Open Cloud Shell and clone the GitHub repository into your project:

gcloud config set project <PROJECT ID>
git clone  https://github.com/GoogleCloudPlatform/generative-ai/
cd ./generative-ai/gemini/use-cases/applying-llms-to-data/using-gemini-with-bigquery-remote-functions

Terraform module is created to bring all three of these steps together into one deployable package. Deploy the Terraform code by running terraform init, terraform plan, and terraform apply as three consecutive commands.

terraform init
terraform plan
terraform apply

The final two commands, terraform plan and terraform apply, will request that you provide your project ID and region. This sample has been tested using region us-central1.
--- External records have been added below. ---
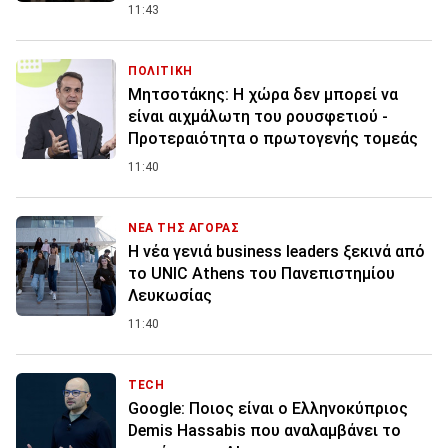
11:43
ΠΟΛΙΤΙΚΗ
Μητσοτάκης: Η χώρα δεν μπορεί να
είναι αιχμάλωτη του ρουσφετιού -
Προτεραιότητα ο πρωτογενής τομεάς
11:40
ΝΕΑ ΤΗΣ ΑΓΟΡΑΣ
Η νέα γενιά business leaders ξεκινά από
το UNIC Athens του Πανεπιστημίου
Λευκωσίας
11:40
TECH
Google: Ποιος είναι ο Ελληνοκύπριος
Demis Hassabis που αναλαμβάνει το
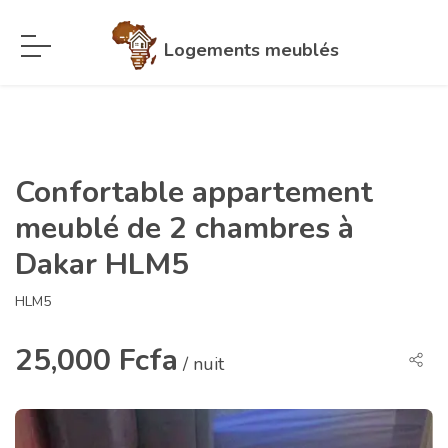
Logements meublés
Confortable appartement
meublé de 2 chambres à
Dakar HLM5
HLM5
25,000 Fcfa
/ nuit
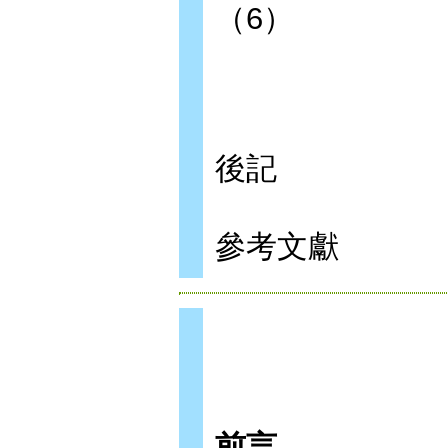
（6）
後記
參考文獻
前言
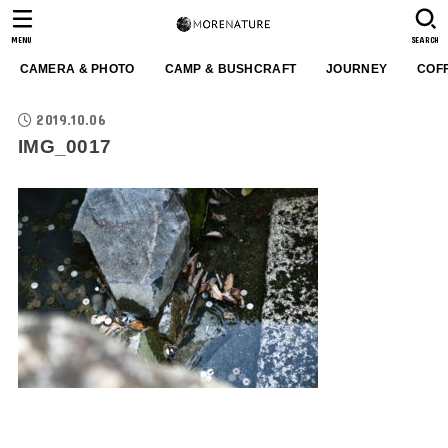
MENU
SEARCH
CAMERA & PHOTO
CAMP & BUSHCRAFT
JOURNEY
COF
2019.10.06
IMG_0017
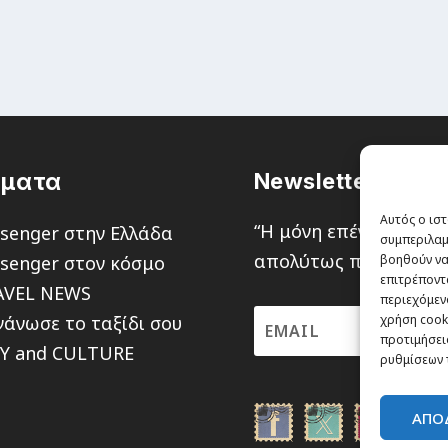
έματα
Newsletter
Αυτός ο ιστ
“H μόνη επένδυση από
senger στην Ελλάδα
συμπεριλαμ
απολύτως πιθανότητα ν
senger στον κόσμο
βοηθούν να
επιτρέποντ
AVEL NEWS
περιεχόμενο
άνωσε το ταξίδι σου
χρήση cooki
προτιμήσεις
TY and CULTURE
ρυθμίσεων 
ΑΠΟ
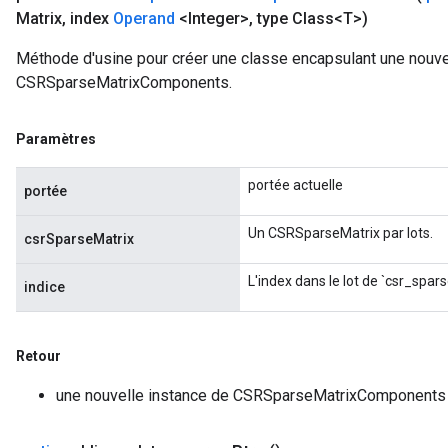
Matrix
,
index
Operand
<Integer>
,
type Class<T>)
Méthode d'usine pour créer une classe encapsulant une nouve
CSRSparseMatrixComponents.
Paramètres
portée actuelle
portée
Un CSRSparseMatrix par lots.
csrSparseMatrix
L'index dans le lot de `csr_spar
indice
Retour
une nouvelle instance de CSRSparseMatrixComponents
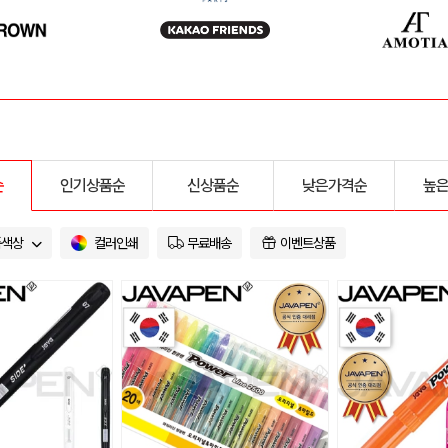
순
인기상품순
신상품순
낮은가격순
높
품색상
컬러인쇄
무료배송
이벤트상품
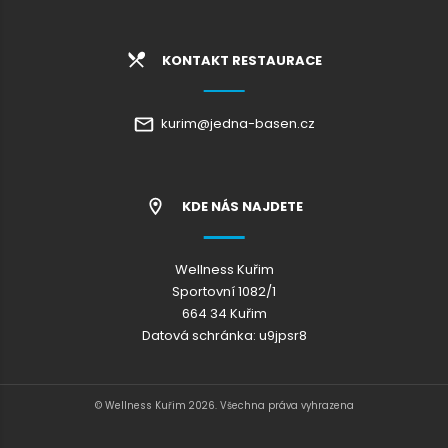
KONTAKT RESTAURACE
kurim@jedna-basen.cz
KDE NÁS NAJDETE
Wellness Kuřim
Sportovní 1082/1
664 34 Kuřim
Datová schránka: u9jpsr8
© Wellness Kuřim 2026. Všechna práva vyhrazena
Once the terraform apply command has successfully completed, head to the BigQuery console where you’ll see a few resources within the Explorer pane:

The resources on BigQuery Explorer after deployment

gemini_bq_demo_image: BigQuery Remote Function that prompts the Gemini Pro Vision model.
image_remote_function_sp: A stored procedure containing an SQL query that calls BigQuery Remote Function to analyze the BigQuery Object Table.
image_object_table: BigQuery Object Table that has landmark images.

The following query analyzes the images by passing the image uris (available in the object table) into the gemini_bq_demo_image remote function, which then concatenates the image with the text into a prompt (“Describe and summarize this image. Use no more than 5 sentences to do so”) and makes the call to Gemini.

Results returned from Gemini Pro Vision for the image analysis

We can save the result in BigQuery Table or export the results to Sheets to prevent incurring further charges to get the same result again. Feel free to use your own images for different outputs.